Page images and extracted text
# # #

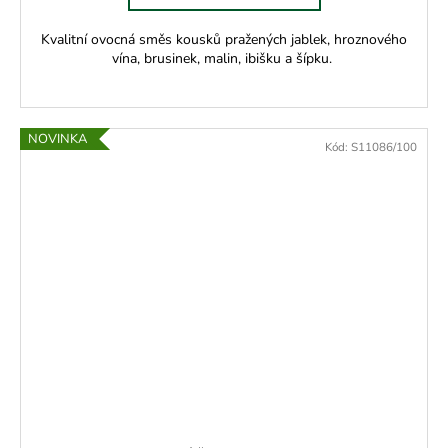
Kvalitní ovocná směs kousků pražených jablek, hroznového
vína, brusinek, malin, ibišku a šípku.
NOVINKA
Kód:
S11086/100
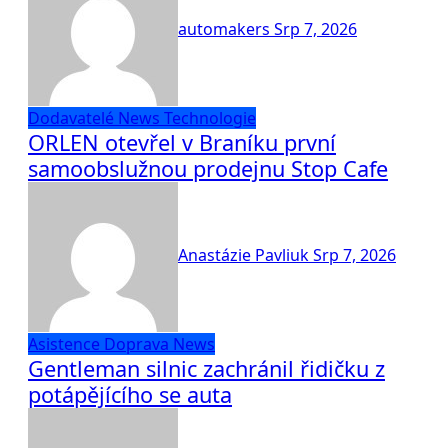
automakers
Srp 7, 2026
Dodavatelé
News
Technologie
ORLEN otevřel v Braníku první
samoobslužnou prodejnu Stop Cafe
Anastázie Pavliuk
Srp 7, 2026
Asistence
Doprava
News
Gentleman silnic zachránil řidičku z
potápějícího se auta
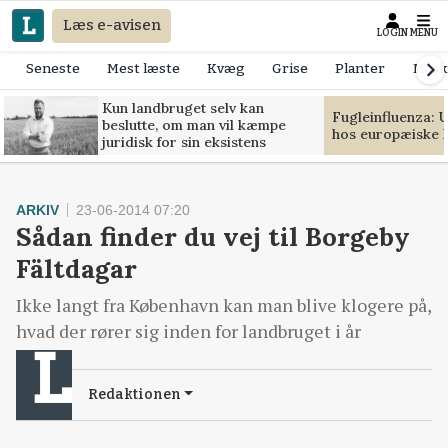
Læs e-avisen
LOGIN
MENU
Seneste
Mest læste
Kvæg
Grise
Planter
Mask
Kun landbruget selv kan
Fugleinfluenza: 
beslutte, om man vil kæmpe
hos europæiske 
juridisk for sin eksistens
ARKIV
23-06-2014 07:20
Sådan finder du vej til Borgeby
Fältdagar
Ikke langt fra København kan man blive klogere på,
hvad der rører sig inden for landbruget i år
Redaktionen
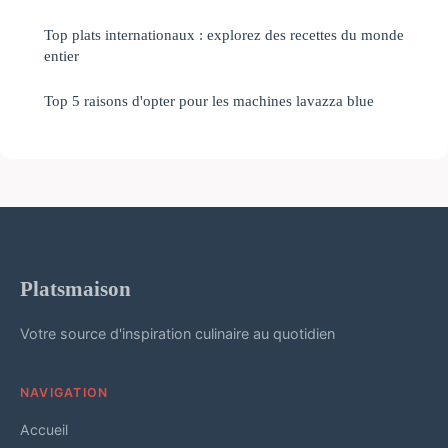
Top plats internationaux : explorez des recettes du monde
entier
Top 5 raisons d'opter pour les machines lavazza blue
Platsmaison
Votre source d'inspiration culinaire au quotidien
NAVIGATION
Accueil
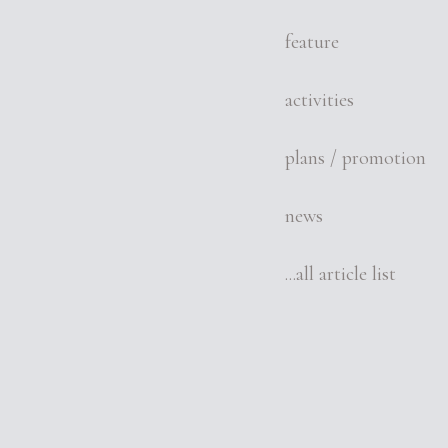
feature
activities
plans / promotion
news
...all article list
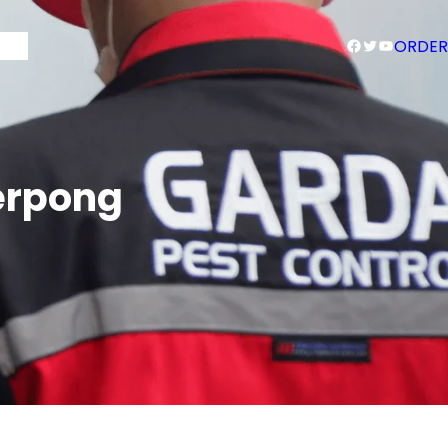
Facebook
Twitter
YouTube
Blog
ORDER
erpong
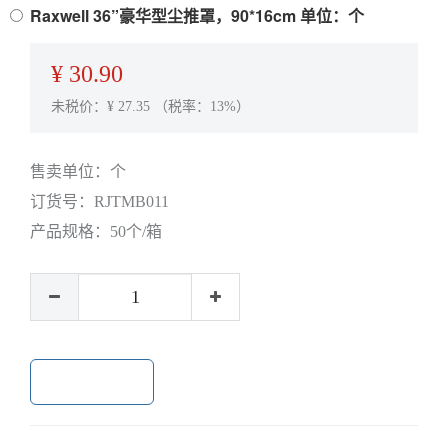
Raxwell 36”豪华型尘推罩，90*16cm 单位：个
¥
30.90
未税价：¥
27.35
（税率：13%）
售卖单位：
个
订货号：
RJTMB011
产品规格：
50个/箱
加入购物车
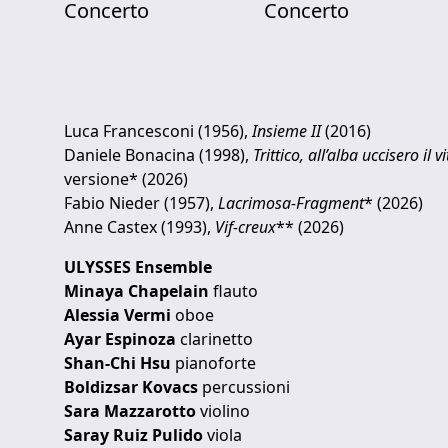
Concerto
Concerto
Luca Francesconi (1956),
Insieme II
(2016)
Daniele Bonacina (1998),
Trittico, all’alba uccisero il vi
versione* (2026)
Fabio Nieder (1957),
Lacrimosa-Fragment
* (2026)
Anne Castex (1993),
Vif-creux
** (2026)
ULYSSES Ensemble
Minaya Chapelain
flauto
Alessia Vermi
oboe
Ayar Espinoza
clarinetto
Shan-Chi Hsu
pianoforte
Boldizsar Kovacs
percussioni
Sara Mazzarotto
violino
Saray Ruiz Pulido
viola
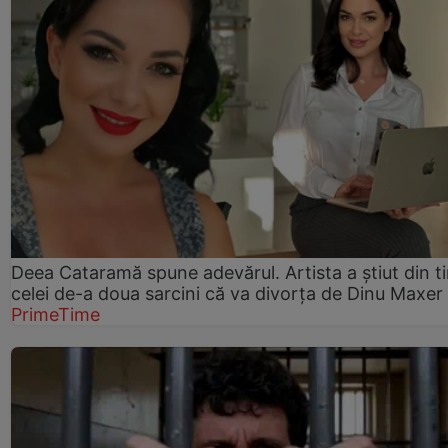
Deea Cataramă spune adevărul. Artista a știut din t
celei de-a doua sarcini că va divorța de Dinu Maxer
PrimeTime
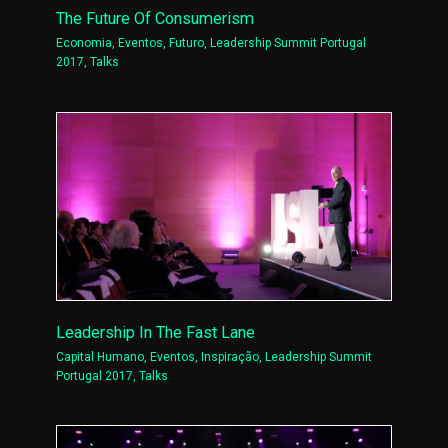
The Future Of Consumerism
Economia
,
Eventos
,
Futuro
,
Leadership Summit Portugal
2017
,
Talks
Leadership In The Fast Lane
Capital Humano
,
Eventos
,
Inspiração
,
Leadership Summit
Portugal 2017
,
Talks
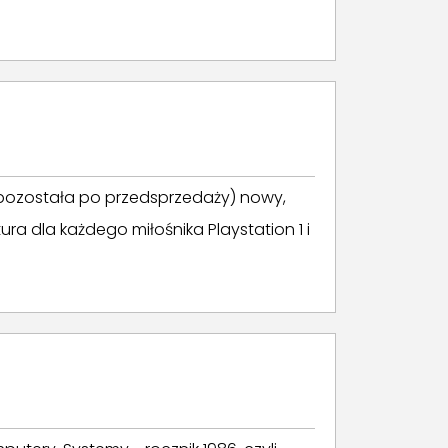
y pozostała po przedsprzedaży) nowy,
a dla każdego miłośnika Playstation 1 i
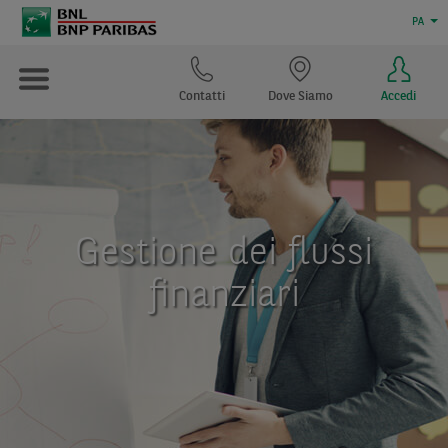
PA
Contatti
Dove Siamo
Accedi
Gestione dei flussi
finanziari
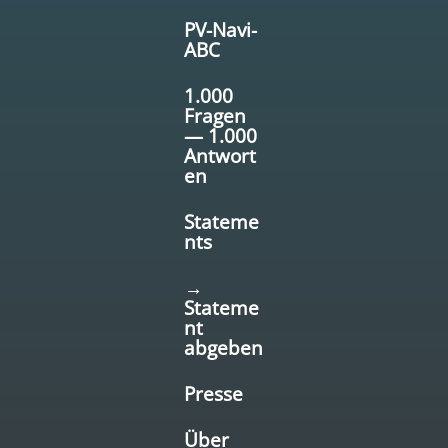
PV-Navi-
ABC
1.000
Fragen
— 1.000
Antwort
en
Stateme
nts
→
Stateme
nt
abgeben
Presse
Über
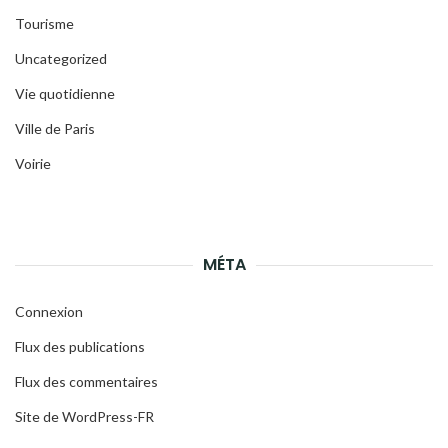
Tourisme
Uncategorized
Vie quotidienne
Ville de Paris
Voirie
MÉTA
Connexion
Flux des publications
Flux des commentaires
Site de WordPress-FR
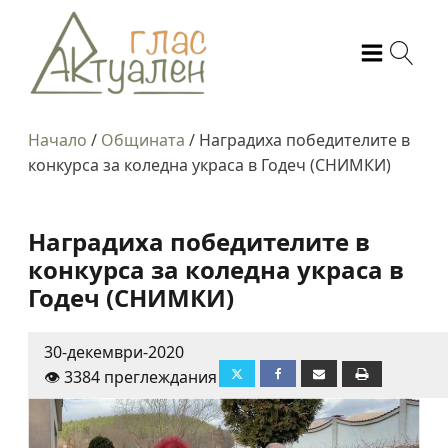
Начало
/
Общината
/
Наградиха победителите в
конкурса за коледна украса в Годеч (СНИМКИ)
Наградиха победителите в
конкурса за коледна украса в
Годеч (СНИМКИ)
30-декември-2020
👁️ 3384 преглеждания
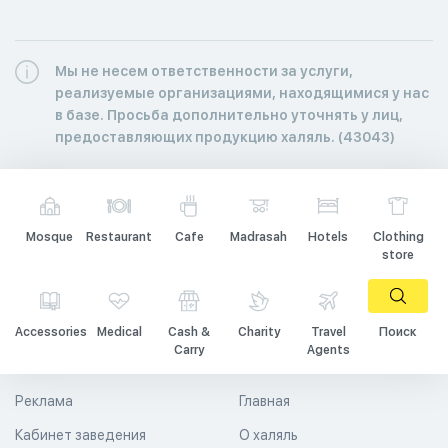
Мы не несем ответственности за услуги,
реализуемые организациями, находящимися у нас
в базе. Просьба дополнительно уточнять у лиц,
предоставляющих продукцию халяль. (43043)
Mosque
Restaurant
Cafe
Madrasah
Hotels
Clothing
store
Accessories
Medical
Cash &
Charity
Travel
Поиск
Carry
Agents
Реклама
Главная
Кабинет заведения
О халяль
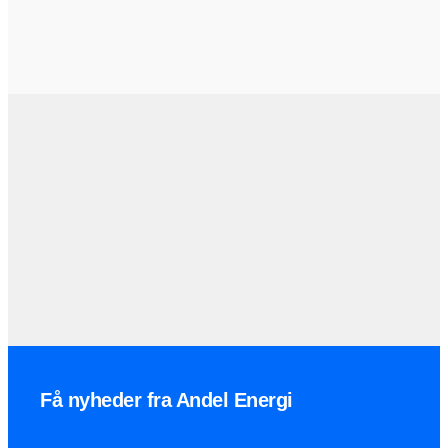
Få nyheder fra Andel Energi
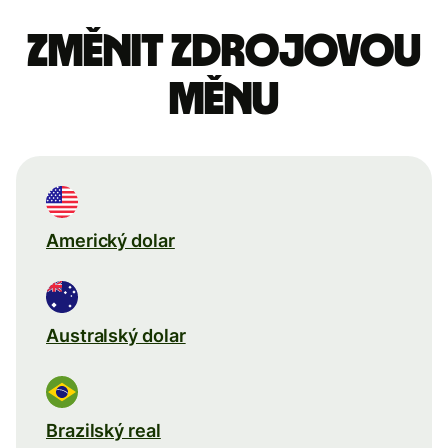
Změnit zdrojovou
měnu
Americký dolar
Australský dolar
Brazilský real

# # #

- DIRECTIONS FOR THIS TASK -
Look through the entries and find each line that has the string "Leadership". Copy those lines.

- SOLUTION FOR THIS PROBLEM -
Leadership Summit Portugal
Leadership In The Fast Lane
Leadership Summit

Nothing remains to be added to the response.